Segment Start: EXTRACTED INFORMATION
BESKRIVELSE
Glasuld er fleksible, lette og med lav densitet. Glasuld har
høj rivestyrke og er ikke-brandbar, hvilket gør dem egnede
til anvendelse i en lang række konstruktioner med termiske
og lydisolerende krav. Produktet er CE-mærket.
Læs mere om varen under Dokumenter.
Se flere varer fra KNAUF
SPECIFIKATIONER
Segment End: EXTRACTED INFORMATION
Segment Start: EXTRACTED INFORMATION
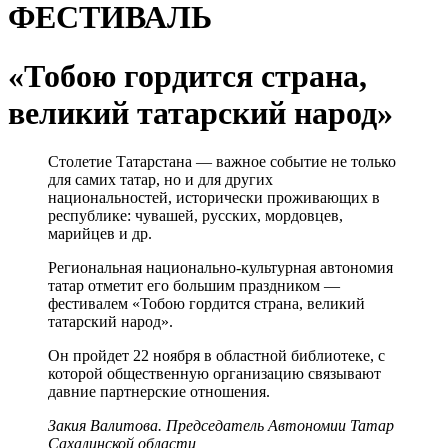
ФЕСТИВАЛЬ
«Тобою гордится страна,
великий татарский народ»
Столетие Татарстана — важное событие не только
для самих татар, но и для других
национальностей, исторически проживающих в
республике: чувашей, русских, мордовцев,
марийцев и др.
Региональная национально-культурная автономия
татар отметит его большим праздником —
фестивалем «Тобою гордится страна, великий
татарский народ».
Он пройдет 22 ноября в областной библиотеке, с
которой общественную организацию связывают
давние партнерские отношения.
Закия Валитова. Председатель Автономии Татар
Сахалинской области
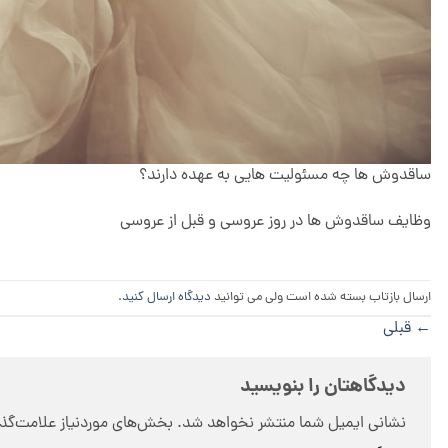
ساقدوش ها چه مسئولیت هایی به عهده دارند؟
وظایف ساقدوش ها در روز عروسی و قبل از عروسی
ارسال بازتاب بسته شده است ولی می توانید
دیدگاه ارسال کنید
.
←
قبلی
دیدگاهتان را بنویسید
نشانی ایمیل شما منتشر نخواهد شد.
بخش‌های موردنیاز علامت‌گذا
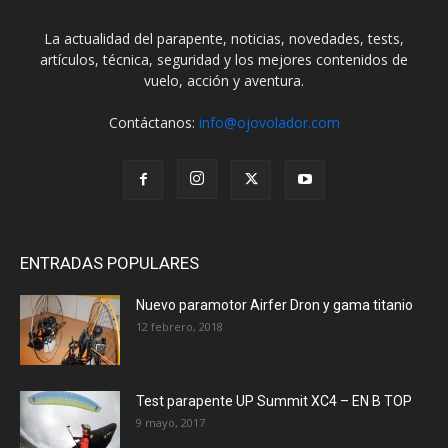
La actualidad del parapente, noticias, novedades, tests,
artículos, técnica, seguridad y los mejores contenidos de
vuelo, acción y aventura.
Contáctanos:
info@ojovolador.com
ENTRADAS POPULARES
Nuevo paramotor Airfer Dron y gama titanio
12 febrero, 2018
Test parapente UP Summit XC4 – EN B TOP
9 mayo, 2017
Segment End: EXTRACTED INFORMATION
Segment Start: EXTRACTED INFORMATION
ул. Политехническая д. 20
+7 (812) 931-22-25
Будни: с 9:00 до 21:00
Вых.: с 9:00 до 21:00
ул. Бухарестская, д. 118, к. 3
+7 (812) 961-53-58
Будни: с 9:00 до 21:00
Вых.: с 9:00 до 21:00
Segment End: EXTRACTED INFORMATION
TASK BRIEF: Which lines run from the one holding "BESKRIVELSE" through the one holding "SPECIFIKATIONER" in the records above? Repeat them exactly, both included, and nothing more.

RESPONSE TO THIS EXERCISE:
BESKRIVELSE
Glasuld er fleksible, lette og med lav densitet. Glasuld har
høj rivestyrke og er ikke-brandbar, hvilket gør dem egnede
til anvendelse i en lang række konstruktioner med termiske
og lydisolerende krav. Produktet er CE-mærket.
Læs mere om varen under Dokumenter.
Se flere varer fra KNAUF
SPECIFIKATIONER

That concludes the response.